The earliest extant religious vestiges in Tamil Nadu are the famous Jain caves scattered throughout the region, which were once the dwelling places of several Jaina monks. Found in some of the hills in Tirunelveli, Madurai, Pudukottai, Periyar, Trichy, South Arcot and North Arcot districts, these caverns are set amidst picturesque surroundings and provided ideal conditions for the monks to spend their lives in splendid isolation, so that they could engage in contemplation and religious pursuits.
The Caves in Tamil Nadu are considered important because they are among the earliest lithic monuments in these regions. They contain the earliest epigraphic records in Brahmi script, assigned to a period from 2nd century BC to 3rd or 4th century AD and above all, they provide authentic evidence of the early spread of Jainism in Tamil Nadu. These monuments caves contain engravings of the names of the monks who lived here and the men who carved them.
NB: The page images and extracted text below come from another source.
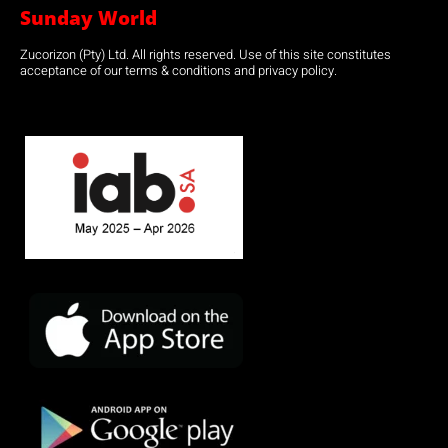
Sunday World
Zucorizon (Pty) Ltd. All rights reserved. Use of this site constitutes
acceptance of our terms & conditions and privacy policy.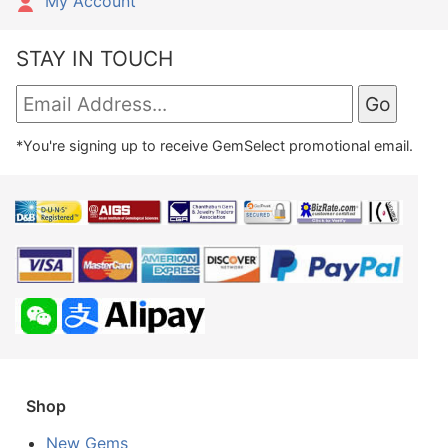
My Account
STAY IN TOUCH
*You're signing up to receive GemSelect promotional email.
Shop
New Gems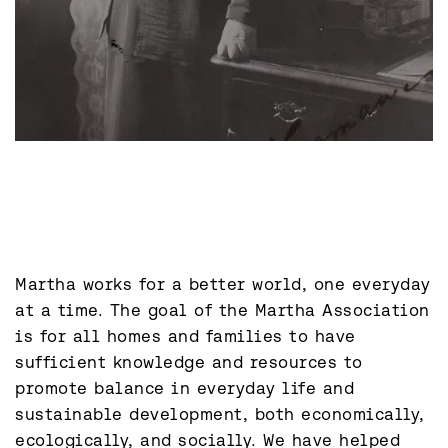
Martha works for a better world, one everyday 
at a time. The goal of the Martha Association 
is for all homes and families to have 
sufficient knowledge and resources to 
promote balance in everyday life and 
sustainable development, both economically, 
ecologically, and socially. We have helped 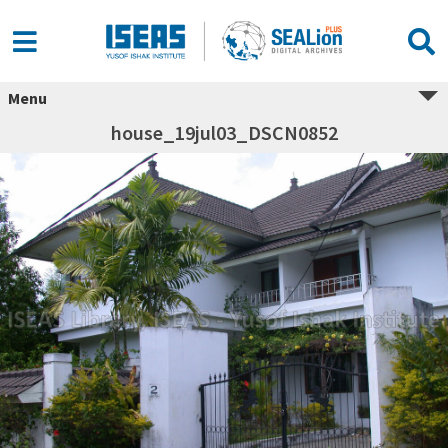
Menu
house_19jul03_DSCN0852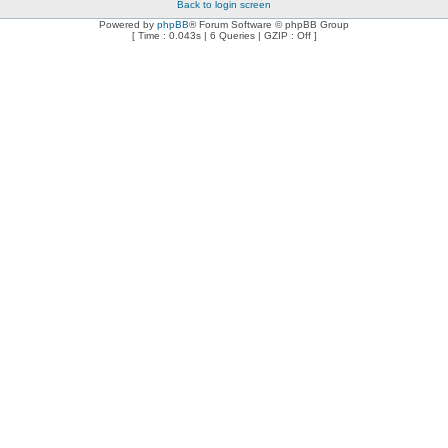
Back to login screen
Powered by
phpBB
® Forum Software © phpBB Group
[ Time : 0.043s | 6 Queries | GZIP : Off ]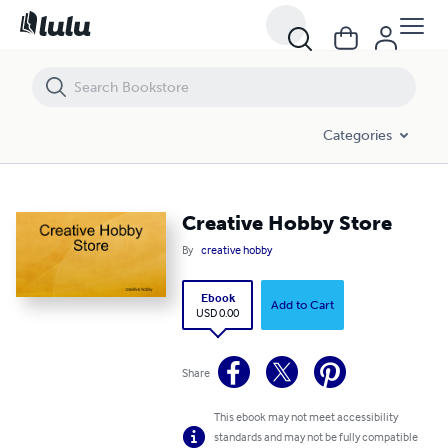
Creative Hobby Store
Categories
Creative Hobby Store
By
creative hobby
Ebook
Add to Cart
USD 0.00
Share
This ebook may not meet accessibility
standards and may not be fully compatible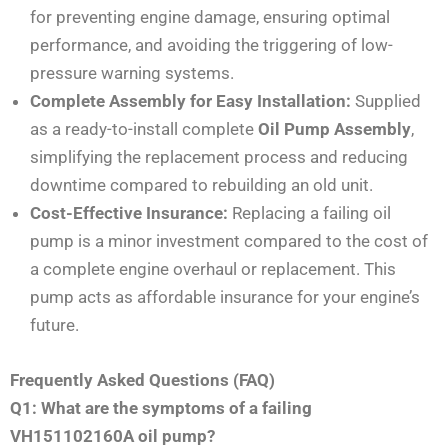
for preventing engine damage, ensuring optimal
performance, and avoiding the triggering of low-
pressure warning systems.
Complete Assembly for Easy Installation:
Supplied
as a ready-to-install complete
Oil Pump Assembly
,
simplifying the replacement process and reducing
downtime compared to rebuilding an old unit.
Cost-Effective Insurance:
Replacing a failing oil
pump is a minor investment compared to the cost of
a complete engine overhaul or replacement. This
pump acts as affordable insurance for your engine’s
future.
Frequently Asked Questions (FAQ)
Q1: What are the symptoms of a failing
VH151102160A oil pump?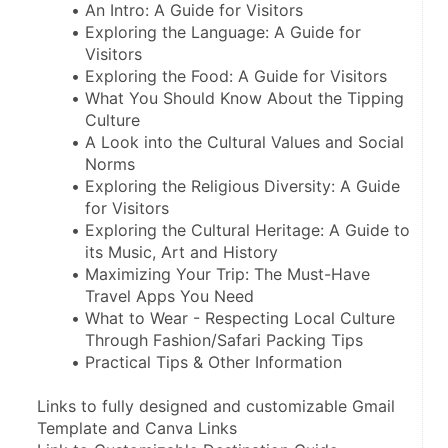
An Intro: A Guide for Visitors
Exploring the Language: A Guide for 
Visitors
Exploring the Food: A Guide for Visitors
What You Should Know About the Tipping 
Culture
A Look into the Cultural Values and Social 
Norms
Exploring the Religious Diversity: A Guide 
for Visitors
Exploring the Cultural Heritage: A Guide to 
its Music, Art and History 
Maximizing Your Trip: The Must-Have 
Travel Apps You Need
What to Wear - Respecting Local Culture 
Through Fashion/Safari Packing Tips
Practical Tips & Other Information
Links to fully designed and customizable Gmail 
Template and Canva Links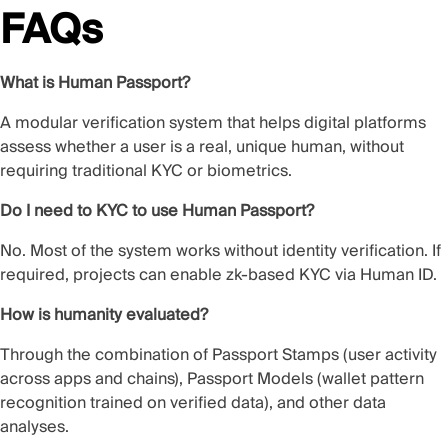
FAQs
What is Human Passport?
A modular verification system that helps digital platforms
assess whether a user is a real, unique human, without
requiring traditional KYC or biometrics.
Do I need to KYC to use Human Passport?
No. Most of the system works without identity verification. If
required, projects can enable zk-based KYC via Human ID.
How is humanity evaluated?
Through the combination of Passport Stamps (user activity
across apps and chains), Passport Models (wallet pattern
recognition trained on verified data), and other data
analyses.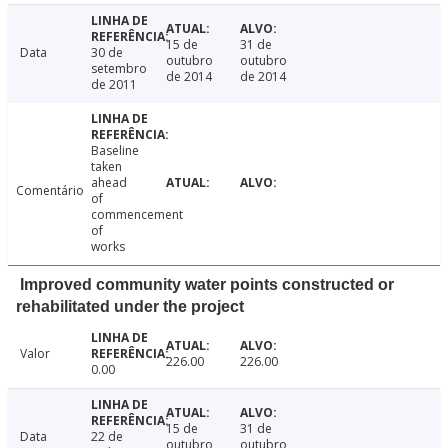
15 de
31 de
Data
30 de
outubro
outubro
setembro
de 2014
de 2014
de 2011
Baseline
taken
ahead
Comentário
of
commencement
of
works
Improved community water points constructed or
rehabilitated under the project
Valor
226.00
226.00
0.00
15 de
31 de
Data
22 de
outubro
outubro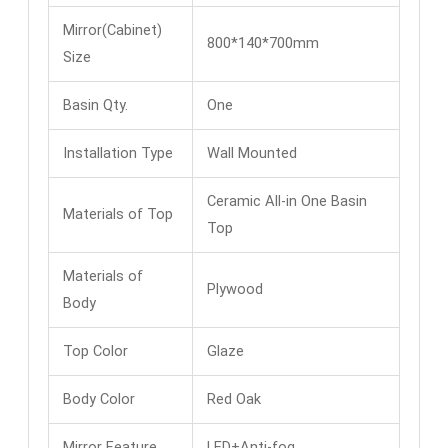
Mirror(Cabinet)
800*140*700mm
Size
Basin Qty.
One
Installation Type
Wall Mounted
Ceramic All-in One Basin
Materials of Top
Top
Materials of
Plywood
Body
Top Color
Glaze
Body Color
Red Oak
Mirror Feature
LED+Anti-fog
The natural caverns were made suitable for habitation by cutting stone beds in them. The beds were chiseled smooth with one side raised a little to serve as headrest. The upper portions of the caves were cut in such a way as to prevent rainwater from flowing into the cave shelters. Sometimes, the caves had some structural additions built in front of them, in the form of thatched roofs supported by wooden poles. These caves were mostly located near springs of water so that the basic needs of the ascetics were well-met.
Most of the caves at Tamil Nadu are located in and around Madurai. There are about twenty-six caves in places like Anaimalai, Alagarmalai, Arittapatti, Tiruparankundram, Muttupatti, Vikramangalam, Karungalakkudi, Kilavalau, Kongarpuliyankulam, Mankulam, Tiruvatavur and Varichiyur. Trichy district has caves at Pugalur, Sivayam and Trichy Rock Fort. South Arcot too has three caves at Jambai, Paraiyanpattu and Tirunatharkunru.
Most of the caves being located near Madurai, they are easily accessible because Madurai is well connected by air, rail and road.